■ Information:
────

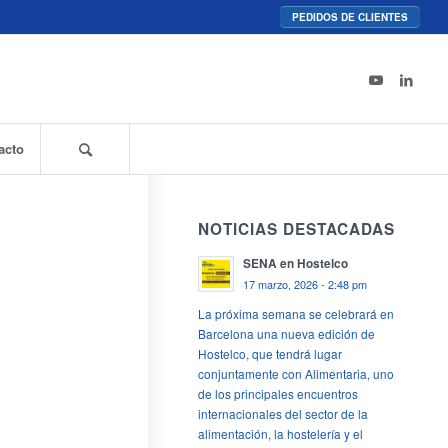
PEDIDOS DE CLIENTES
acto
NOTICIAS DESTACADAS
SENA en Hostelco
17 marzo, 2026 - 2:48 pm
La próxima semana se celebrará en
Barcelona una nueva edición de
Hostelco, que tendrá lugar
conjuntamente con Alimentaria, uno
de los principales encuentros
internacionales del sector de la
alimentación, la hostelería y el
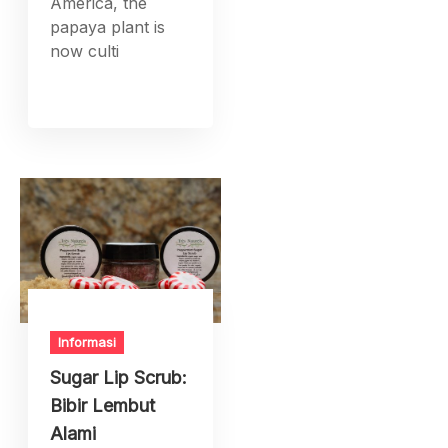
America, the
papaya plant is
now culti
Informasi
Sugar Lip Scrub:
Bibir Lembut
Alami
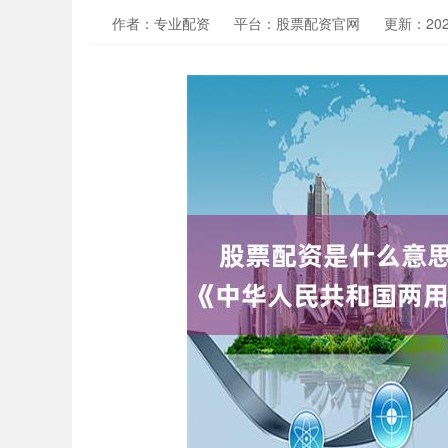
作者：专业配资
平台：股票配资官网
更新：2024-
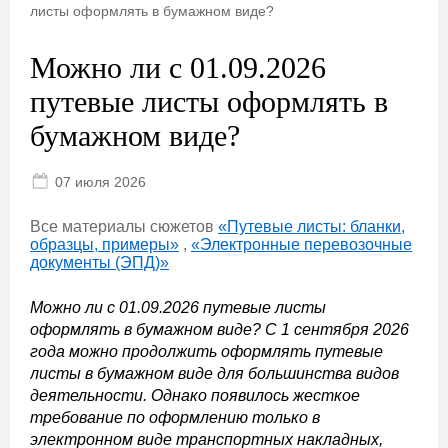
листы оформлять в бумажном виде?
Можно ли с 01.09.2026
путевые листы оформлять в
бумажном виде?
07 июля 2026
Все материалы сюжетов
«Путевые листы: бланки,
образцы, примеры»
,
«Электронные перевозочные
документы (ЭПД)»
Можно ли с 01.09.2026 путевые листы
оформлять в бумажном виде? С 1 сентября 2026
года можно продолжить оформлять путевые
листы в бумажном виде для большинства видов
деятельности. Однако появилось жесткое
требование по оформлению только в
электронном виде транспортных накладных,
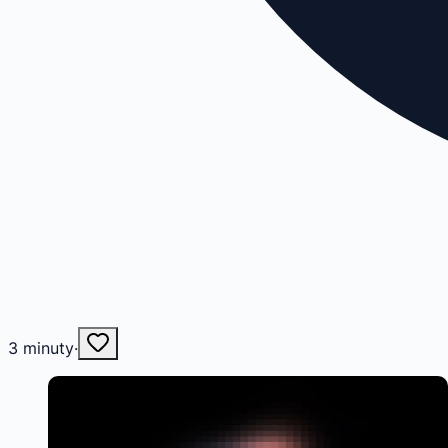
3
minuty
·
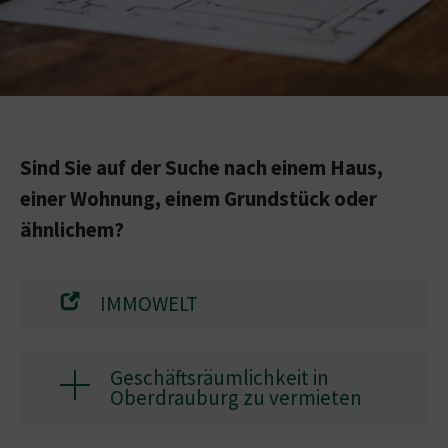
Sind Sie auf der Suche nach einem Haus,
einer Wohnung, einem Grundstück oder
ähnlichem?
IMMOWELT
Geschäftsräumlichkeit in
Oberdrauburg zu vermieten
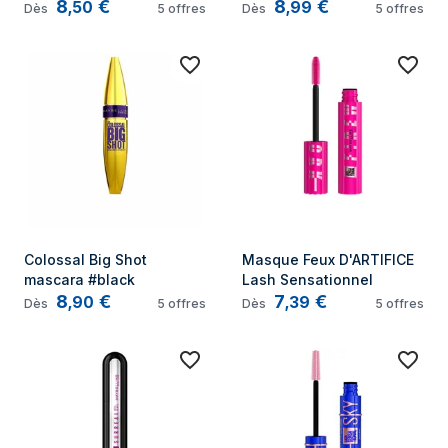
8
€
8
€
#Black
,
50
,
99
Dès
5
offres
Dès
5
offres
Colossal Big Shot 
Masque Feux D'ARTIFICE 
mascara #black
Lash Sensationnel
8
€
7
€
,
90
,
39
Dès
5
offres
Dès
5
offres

────

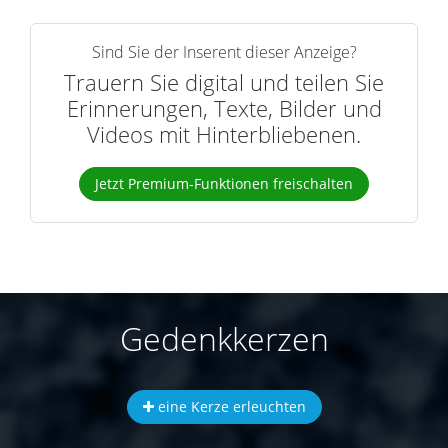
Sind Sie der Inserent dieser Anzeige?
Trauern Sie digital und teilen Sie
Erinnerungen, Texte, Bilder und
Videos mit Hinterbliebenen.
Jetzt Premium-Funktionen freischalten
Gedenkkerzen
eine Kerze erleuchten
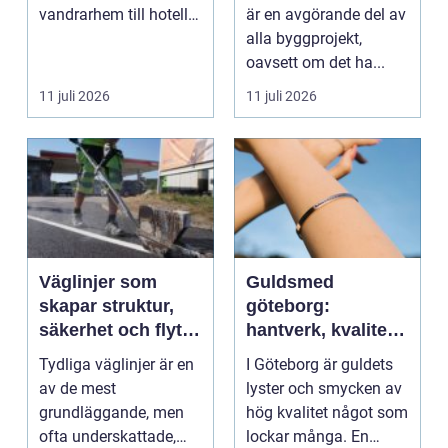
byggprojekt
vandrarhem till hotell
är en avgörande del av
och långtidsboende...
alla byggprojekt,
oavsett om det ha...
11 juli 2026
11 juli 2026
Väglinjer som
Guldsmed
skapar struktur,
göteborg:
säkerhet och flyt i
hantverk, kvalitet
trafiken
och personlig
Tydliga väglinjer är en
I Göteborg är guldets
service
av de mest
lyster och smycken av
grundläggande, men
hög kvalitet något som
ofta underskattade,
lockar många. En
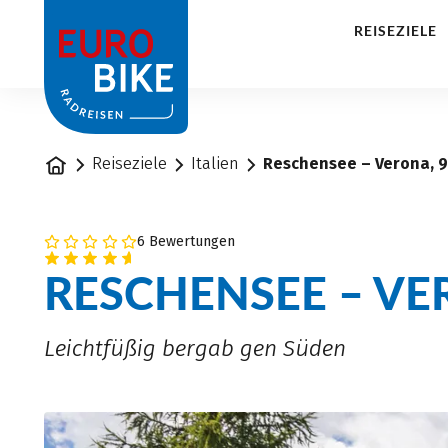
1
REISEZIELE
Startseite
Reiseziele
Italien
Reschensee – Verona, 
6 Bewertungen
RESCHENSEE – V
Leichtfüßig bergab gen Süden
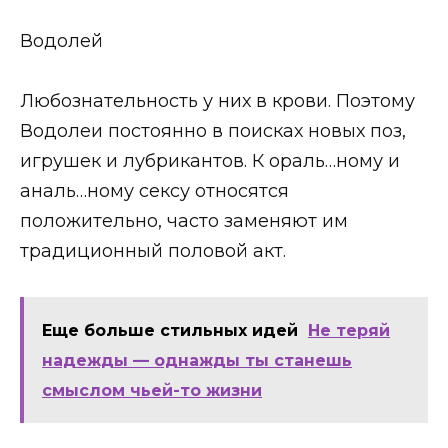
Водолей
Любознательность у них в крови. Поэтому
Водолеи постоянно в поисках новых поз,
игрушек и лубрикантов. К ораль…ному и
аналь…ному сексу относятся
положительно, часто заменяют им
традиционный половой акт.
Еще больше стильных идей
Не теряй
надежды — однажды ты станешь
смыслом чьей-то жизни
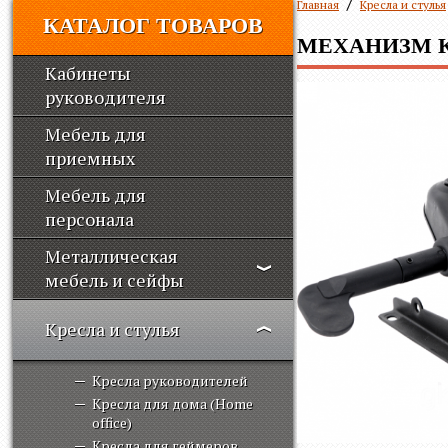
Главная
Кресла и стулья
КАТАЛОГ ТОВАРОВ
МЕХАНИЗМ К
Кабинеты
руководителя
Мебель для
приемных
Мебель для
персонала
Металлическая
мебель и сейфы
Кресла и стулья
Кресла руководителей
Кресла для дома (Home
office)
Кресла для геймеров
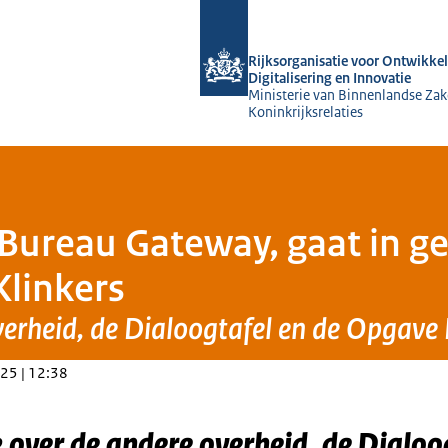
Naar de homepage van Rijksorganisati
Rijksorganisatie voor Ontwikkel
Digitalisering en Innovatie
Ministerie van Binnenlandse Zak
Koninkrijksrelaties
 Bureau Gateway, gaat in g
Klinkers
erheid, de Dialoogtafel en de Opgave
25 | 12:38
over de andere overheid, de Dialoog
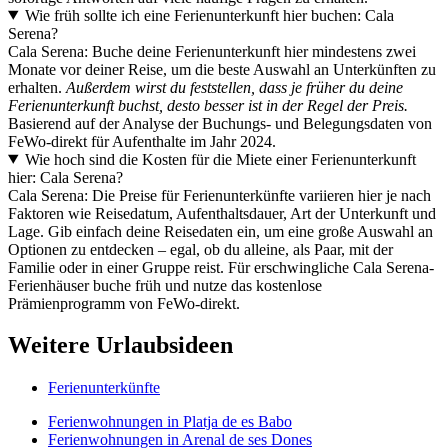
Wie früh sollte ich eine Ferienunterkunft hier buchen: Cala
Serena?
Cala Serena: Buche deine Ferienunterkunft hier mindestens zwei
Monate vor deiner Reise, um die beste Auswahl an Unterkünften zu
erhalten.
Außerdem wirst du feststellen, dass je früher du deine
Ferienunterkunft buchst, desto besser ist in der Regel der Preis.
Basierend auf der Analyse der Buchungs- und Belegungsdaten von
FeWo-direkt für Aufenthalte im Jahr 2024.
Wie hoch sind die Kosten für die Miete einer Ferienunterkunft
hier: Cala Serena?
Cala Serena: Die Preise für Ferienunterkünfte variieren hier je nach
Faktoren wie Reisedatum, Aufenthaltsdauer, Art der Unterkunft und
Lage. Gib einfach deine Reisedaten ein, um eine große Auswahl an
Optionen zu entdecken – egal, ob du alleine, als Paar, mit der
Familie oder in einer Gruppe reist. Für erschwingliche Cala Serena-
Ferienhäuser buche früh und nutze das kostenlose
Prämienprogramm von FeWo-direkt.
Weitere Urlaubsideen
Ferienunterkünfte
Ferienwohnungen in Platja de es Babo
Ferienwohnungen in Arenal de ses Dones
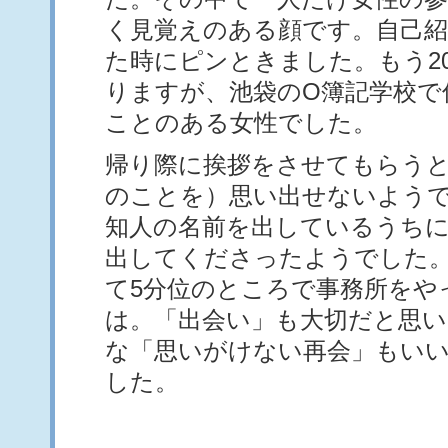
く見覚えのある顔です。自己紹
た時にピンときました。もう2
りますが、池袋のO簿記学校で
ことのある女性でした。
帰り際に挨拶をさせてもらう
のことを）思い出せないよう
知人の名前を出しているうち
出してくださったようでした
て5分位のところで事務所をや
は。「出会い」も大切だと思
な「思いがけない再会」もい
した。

────

■ Directions for this task: A line belongs in the answer if it contains the word "Ferienunterkünfte"; please copy each such line from the material.

■ Answer section:
Cala Serena: Die Preise für Ferienunterkünfte variieren hier je nach
Ferienunterkünfte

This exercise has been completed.